◆ **What the task asks**: Retype, word for word, every line from the one holding "Здравствуйте! Вы всегда" through the one holding "Formül ve örnek hesaplama" in the entries below, both included, and only those lines.

Transcribed page contents
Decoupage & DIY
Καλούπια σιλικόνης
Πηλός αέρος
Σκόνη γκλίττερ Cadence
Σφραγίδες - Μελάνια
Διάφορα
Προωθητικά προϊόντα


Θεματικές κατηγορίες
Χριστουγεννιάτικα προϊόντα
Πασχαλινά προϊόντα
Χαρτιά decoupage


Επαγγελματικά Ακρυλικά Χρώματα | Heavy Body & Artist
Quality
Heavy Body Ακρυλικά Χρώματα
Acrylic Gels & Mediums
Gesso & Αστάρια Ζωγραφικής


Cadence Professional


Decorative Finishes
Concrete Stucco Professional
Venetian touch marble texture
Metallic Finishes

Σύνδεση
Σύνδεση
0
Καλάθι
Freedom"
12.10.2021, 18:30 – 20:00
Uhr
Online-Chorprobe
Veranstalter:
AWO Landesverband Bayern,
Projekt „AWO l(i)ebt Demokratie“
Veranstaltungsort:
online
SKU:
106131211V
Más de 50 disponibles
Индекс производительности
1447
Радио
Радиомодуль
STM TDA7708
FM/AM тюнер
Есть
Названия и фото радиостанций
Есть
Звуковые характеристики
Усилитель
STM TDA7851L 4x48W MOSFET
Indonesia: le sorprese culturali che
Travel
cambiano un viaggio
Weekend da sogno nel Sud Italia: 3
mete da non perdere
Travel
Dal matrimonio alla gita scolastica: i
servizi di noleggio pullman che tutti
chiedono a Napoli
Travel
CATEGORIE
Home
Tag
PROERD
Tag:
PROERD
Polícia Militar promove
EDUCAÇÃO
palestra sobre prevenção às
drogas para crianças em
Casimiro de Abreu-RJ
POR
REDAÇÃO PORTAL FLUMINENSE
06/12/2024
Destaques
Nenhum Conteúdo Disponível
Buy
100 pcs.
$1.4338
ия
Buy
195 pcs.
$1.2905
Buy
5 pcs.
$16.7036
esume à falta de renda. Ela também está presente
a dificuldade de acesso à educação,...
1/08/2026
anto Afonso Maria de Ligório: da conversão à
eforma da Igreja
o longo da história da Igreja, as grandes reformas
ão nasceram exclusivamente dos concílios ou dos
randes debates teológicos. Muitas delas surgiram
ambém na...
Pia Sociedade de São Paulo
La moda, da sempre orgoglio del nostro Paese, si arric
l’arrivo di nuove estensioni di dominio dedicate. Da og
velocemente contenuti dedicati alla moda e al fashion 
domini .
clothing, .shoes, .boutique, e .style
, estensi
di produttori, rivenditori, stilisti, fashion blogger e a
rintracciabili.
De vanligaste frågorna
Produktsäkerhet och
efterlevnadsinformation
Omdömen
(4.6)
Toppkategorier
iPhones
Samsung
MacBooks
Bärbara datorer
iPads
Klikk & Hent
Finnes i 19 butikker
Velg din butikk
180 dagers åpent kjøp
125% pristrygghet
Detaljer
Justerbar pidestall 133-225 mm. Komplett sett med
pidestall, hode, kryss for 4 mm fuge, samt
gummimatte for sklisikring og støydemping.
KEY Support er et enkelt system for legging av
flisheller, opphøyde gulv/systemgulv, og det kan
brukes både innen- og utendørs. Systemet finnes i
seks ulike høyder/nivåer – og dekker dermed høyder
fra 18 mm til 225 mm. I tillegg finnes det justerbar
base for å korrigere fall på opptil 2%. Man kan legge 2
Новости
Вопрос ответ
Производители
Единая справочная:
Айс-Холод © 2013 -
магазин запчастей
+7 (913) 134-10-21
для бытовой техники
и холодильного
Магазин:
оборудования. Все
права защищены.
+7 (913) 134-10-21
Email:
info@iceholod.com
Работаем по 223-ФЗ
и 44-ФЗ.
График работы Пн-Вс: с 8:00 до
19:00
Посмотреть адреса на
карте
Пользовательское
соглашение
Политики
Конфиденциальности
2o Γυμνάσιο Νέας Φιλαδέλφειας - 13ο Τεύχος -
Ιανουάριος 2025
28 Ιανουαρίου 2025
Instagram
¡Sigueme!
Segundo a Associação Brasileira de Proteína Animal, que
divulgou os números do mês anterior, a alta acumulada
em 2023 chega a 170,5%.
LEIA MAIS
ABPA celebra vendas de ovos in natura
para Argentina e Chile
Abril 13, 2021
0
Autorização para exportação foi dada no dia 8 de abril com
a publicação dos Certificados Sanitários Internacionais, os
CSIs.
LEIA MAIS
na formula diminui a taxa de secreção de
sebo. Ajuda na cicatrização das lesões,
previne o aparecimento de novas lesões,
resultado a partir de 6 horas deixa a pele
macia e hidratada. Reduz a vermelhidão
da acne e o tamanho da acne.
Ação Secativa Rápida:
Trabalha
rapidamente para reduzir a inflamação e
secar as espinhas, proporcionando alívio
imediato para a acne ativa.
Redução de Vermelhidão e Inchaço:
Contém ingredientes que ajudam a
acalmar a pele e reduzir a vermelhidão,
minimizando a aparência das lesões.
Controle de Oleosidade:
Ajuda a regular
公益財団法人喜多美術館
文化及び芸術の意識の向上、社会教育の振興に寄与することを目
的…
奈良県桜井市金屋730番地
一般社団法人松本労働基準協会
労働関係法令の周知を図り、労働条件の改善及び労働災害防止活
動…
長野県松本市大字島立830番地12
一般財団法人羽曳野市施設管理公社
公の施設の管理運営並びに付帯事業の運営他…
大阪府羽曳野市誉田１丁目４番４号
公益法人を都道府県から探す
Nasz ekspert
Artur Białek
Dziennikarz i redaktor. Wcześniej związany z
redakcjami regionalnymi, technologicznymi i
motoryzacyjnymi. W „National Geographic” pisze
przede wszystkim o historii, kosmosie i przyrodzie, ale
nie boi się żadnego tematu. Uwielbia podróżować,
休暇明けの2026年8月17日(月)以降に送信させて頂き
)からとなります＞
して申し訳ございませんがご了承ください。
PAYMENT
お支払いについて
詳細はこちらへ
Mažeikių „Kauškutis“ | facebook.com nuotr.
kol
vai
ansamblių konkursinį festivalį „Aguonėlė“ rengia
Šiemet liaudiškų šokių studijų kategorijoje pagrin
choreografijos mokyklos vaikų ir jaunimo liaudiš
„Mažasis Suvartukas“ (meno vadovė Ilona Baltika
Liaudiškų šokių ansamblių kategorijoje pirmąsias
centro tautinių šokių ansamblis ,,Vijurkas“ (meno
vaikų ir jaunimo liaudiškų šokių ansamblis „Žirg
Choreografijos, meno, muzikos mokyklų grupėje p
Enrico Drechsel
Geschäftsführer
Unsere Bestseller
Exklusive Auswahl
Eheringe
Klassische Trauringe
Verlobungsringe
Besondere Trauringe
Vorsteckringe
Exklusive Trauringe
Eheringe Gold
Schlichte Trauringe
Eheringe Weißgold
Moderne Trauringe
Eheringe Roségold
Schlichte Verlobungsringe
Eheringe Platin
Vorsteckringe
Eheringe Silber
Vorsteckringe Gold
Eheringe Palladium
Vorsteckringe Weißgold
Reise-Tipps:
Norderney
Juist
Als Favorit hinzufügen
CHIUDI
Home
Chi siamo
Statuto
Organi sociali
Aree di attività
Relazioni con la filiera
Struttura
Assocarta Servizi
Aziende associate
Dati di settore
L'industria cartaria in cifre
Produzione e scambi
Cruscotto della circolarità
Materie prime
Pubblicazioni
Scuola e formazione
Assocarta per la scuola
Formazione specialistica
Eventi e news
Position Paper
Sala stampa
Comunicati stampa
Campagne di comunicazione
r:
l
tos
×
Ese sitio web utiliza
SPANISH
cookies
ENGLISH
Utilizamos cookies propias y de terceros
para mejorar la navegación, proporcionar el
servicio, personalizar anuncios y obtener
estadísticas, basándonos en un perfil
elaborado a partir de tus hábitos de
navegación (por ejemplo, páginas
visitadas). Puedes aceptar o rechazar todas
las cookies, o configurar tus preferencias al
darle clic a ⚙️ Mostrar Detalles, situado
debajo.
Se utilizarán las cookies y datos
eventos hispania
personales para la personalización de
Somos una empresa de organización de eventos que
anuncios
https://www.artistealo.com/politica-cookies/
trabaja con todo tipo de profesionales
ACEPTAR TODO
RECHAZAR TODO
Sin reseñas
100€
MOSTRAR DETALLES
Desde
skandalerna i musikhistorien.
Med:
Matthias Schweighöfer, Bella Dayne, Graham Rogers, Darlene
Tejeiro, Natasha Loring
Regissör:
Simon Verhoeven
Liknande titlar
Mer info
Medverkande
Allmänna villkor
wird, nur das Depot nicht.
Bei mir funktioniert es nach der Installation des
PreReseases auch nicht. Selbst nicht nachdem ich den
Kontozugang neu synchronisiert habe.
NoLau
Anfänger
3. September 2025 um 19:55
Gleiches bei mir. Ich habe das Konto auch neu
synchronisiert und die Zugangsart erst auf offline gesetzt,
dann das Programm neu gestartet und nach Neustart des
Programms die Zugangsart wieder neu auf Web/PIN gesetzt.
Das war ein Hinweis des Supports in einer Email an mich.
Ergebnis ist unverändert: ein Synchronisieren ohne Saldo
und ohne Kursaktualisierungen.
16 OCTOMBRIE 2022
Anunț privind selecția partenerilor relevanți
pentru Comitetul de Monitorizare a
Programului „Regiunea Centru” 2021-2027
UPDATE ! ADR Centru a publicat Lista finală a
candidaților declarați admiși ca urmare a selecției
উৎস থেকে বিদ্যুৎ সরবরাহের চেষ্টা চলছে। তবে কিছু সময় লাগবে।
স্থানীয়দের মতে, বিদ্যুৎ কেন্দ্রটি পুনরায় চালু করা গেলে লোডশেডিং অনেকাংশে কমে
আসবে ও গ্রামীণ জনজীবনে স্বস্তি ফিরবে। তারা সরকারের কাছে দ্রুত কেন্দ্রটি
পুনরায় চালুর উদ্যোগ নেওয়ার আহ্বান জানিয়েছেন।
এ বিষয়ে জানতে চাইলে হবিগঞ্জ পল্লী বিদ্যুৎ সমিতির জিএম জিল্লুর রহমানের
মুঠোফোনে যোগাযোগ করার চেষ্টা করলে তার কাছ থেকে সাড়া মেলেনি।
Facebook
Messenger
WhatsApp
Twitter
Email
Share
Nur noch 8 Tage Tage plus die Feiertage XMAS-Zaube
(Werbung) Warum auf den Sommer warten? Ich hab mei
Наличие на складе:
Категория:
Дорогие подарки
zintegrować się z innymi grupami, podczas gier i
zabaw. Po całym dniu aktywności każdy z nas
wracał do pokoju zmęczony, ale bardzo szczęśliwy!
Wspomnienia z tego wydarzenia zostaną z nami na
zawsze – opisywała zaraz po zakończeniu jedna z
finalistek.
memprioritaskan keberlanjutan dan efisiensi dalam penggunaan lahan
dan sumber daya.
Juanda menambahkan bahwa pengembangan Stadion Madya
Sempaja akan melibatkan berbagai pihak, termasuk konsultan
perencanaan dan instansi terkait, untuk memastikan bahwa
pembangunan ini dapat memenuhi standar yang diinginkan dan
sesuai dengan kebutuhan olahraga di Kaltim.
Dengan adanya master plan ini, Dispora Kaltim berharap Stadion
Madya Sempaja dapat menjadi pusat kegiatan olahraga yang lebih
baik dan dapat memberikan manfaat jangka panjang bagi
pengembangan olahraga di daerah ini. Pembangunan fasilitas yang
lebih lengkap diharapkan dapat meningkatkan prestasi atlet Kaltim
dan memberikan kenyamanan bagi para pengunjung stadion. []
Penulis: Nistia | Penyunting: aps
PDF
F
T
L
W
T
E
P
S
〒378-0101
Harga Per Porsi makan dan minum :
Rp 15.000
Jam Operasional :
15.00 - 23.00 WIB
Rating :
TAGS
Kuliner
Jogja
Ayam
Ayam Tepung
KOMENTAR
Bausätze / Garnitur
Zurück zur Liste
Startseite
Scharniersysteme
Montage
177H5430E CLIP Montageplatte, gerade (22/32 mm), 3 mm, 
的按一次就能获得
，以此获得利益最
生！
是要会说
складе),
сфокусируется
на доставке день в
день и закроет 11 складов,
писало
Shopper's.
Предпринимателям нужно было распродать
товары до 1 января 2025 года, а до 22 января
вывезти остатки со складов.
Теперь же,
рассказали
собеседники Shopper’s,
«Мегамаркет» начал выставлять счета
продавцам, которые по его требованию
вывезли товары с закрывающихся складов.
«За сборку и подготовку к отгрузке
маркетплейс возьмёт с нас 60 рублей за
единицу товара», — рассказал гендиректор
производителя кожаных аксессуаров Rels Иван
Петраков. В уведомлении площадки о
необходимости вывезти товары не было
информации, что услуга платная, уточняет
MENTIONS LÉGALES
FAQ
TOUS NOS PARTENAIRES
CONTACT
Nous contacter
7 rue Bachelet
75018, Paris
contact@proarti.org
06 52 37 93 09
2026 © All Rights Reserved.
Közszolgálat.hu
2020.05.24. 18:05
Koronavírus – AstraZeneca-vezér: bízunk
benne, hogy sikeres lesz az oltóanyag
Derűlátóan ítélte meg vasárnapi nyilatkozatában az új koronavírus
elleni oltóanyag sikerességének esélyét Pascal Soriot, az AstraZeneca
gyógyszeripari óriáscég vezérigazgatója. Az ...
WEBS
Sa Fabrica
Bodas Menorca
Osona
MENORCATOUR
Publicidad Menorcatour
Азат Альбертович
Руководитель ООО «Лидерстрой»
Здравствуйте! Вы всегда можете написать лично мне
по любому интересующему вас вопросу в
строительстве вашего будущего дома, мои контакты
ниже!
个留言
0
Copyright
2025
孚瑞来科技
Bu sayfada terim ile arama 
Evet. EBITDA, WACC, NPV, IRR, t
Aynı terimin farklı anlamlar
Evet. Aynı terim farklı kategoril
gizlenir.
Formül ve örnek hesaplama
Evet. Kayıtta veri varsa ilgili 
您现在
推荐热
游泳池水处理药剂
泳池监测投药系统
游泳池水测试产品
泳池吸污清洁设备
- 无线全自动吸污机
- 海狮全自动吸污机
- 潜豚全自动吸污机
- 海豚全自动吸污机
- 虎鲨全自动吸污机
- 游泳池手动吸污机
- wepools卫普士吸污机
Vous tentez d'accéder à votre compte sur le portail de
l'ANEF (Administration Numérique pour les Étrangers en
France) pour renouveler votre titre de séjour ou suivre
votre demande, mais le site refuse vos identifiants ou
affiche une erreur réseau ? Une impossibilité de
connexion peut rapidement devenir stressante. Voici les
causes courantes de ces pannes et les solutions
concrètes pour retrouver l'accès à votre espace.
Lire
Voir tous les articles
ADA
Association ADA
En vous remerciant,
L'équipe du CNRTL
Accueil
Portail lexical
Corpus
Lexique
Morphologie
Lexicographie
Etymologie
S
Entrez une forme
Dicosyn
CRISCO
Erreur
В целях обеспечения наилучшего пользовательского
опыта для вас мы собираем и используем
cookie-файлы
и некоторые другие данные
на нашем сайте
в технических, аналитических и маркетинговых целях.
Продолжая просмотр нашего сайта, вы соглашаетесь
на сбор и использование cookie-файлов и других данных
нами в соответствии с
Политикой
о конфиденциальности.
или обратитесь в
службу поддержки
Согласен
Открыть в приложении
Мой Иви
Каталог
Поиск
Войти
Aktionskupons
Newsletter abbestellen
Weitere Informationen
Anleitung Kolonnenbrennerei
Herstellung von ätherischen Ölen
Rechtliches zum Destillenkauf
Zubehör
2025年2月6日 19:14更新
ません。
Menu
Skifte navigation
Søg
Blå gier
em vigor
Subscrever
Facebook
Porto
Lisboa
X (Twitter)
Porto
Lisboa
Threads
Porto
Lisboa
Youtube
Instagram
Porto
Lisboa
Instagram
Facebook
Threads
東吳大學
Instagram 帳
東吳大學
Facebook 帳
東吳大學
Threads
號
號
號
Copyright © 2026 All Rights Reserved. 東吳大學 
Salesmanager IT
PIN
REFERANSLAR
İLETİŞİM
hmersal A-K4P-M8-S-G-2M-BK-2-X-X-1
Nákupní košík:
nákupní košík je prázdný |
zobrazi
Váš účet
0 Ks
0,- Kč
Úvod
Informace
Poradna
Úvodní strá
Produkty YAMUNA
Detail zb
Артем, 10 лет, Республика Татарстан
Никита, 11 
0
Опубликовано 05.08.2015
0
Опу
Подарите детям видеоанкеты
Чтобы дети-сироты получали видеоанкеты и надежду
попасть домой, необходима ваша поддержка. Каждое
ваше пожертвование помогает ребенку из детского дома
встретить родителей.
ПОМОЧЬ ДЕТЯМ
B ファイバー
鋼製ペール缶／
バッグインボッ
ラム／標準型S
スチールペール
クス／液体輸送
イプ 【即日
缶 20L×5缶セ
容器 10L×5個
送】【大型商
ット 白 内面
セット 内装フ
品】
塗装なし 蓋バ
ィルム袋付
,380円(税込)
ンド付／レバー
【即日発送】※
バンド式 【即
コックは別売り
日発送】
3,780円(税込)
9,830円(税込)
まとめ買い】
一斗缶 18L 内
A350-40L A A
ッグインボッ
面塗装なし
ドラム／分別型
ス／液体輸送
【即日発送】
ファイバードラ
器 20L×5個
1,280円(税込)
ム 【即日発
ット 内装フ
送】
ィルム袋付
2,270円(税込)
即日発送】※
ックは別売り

◆ **Exercise result**:
Здравствуйте! Вы всегда можете написать лично мне
по любому интересующему вас вопросу в
строительстве вашего будущего дома, мои контакты
ниже!
个留言
0
Copyright
2025
孚瑞来科技
Bu sayfada terim ile arama 
Evet. EBITDA, WACC, NPV, IRR, t
Aynı terimin farklı anlamlar
Evet. Aynı terim farklı kategoril
gizlenir.
Formül ve örnek hesaplama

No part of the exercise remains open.